### What you will do
In the listing below, locate the lines that hold the string "القاهرة". Copy those lines.
Start of Block
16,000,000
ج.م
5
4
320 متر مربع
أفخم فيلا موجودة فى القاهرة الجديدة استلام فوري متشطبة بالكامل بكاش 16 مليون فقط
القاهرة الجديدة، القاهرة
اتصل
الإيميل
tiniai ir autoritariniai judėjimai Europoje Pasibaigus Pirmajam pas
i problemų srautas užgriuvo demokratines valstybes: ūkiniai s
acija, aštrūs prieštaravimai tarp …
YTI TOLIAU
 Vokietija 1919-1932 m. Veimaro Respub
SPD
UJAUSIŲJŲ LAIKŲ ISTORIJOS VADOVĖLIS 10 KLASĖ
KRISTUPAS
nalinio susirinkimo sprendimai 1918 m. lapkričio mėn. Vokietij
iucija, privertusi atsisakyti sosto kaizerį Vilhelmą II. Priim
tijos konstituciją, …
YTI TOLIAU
End of Block
Start of Block
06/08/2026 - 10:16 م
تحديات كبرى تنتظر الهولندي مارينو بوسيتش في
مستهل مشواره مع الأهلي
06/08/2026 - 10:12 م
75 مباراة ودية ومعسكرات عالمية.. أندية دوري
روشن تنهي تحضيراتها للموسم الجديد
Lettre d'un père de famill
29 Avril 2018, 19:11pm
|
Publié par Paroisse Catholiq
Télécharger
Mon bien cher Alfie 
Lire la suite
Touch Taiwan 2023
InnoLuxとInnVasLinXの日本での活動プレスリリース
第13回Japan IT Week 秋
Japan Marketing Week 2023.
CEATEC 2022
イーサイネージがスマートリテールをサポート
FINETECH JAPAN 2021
End of Block
### Solution to this exercise
أفخم فيلا موجودة فى القاهرة الجديدة استلام فوري متشطبة بالكامل بكاش 16 مليون فقط
القاهرة الجديدة، القاهرة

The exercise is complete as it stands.